Çünkü ilk beş yıl, sadece adapte olmak değil, yönünü çizmek ve kendini göstermekle ilgilidir.
İlk yıl öğrenmekle geçer. Sünger gibi bilgi çekmek, hata yapmaktan korkmamak, her toplantıyı bir gelişim fırsatı olarak görmek gerekir. Kimse senden mükemmel olmanı beklemez ama meraklı, proaktif ve öğrenmeye açık olman gerekir. Ve unutmadan: ilişkiler kur! O ilk ağ, yıllar sonra bile işe yarayabilir.

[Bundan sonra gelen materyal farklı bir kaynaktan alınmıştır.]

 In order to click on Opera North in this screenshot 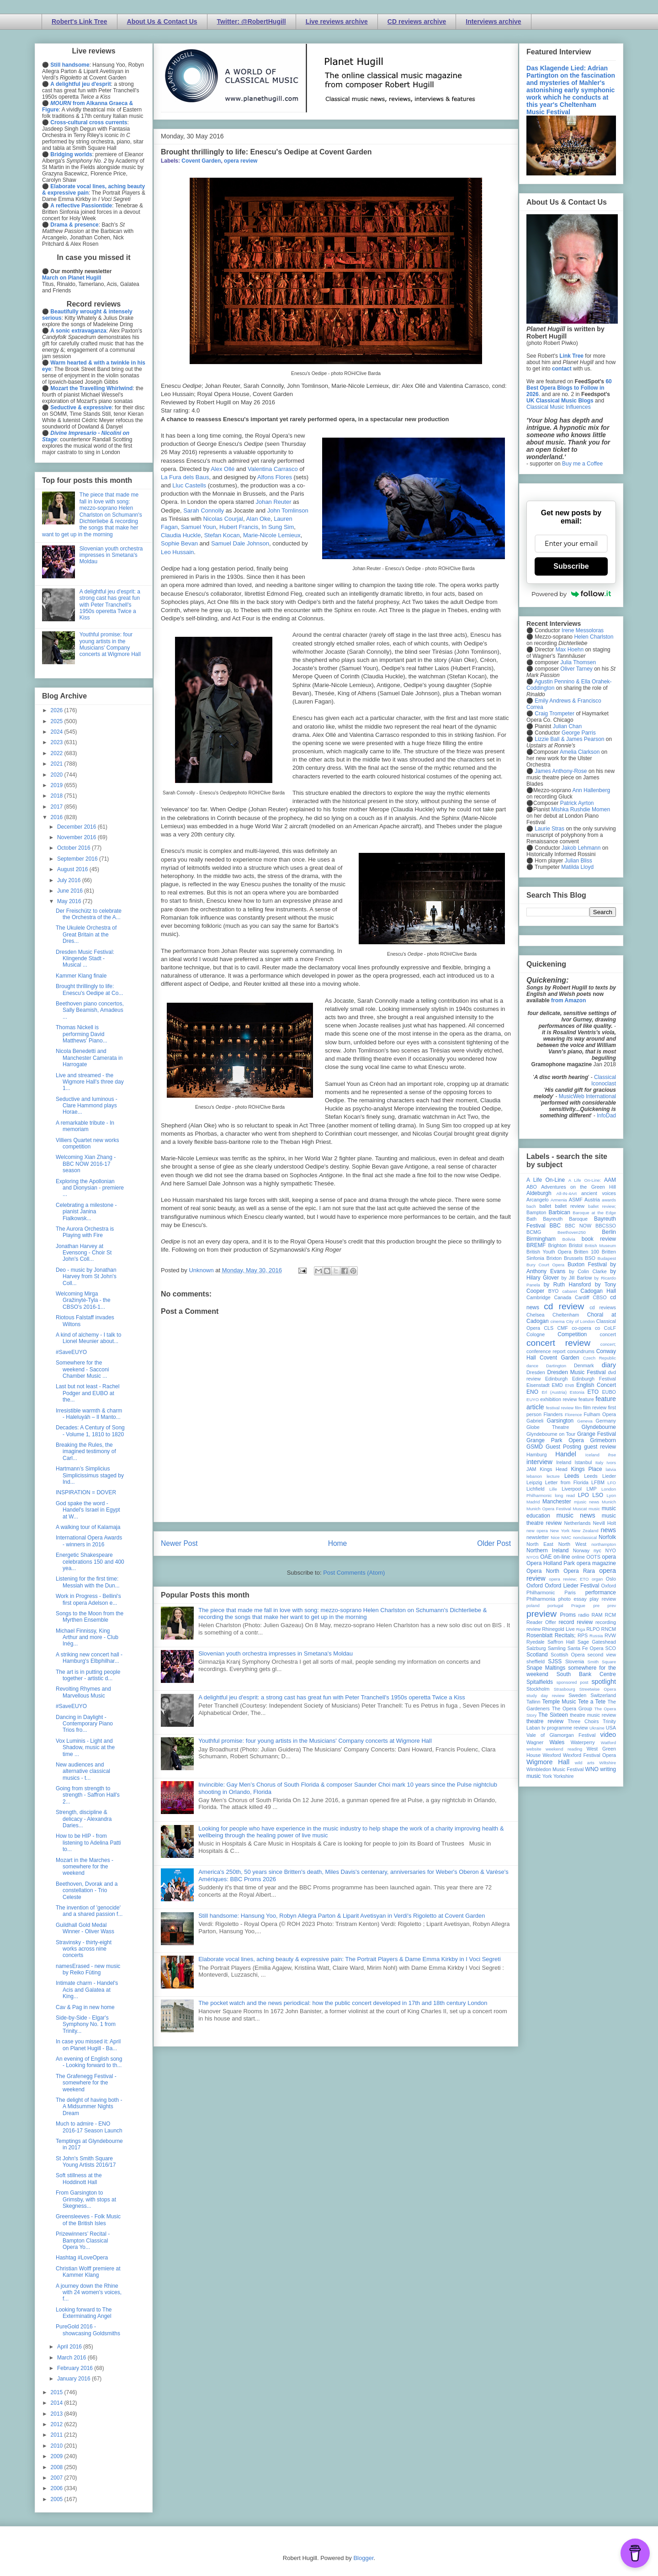 , I will do `click(542, 1571)`.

İkinci yıl, artık yapıya alışmışken katkı sunma yılıdır. Süreci iyileştirecek fikirlerle gelmek, yeni projelerde gönüllü olmak seni sıradan bir çalışan olmaktan çıkarır. Eğitim talep etmekten, mentor aramaktan çekinme. Unutma, kendi kariyerinin CEO’su sensin.
Üçüncü yıl ise kişisel markanı oluşturma zamanı. İnsanlar sana ne için geliyor? Hangi konularda güveniyorlar? Tutarlılık, şeffaf iletişim ve deneyimi paylaşmak artık senin sorumluluğun.
Dördüncü yıl, yönünü netleştirmen gereken yıl. İşinden keyif alıyor musun? Seni geliştiren şeyler neler? Değerlerinle örtüşüyor mu? Gerekirse yön değiştir, sektör değiştir ama kendinle uyumlu kal.
Beşinci yıl, artık liderlik dönemi. Ünvan beklemeden lider gibi düşünmeye başlamalısın. Daha stratejik konuş, etkili karar süreçlerinde yer al, gelişim ve büyüme dilini konuş. İnsanları etkile, ilham ver, yol göster.
Kariyer dediğimiz şey; rastgele adımlar değil, bilinçli inşa edilen bir yolculuk. Her şeyin planlı olması gerekmez ama sürekli meraklı, esnek ve öğrenmeye açık olmak gerekir.
Sonuç mu?
Yolun başındaysan, en kıymetli yatırım SENSİN. Harekete geç ve yolun tadını çıkar.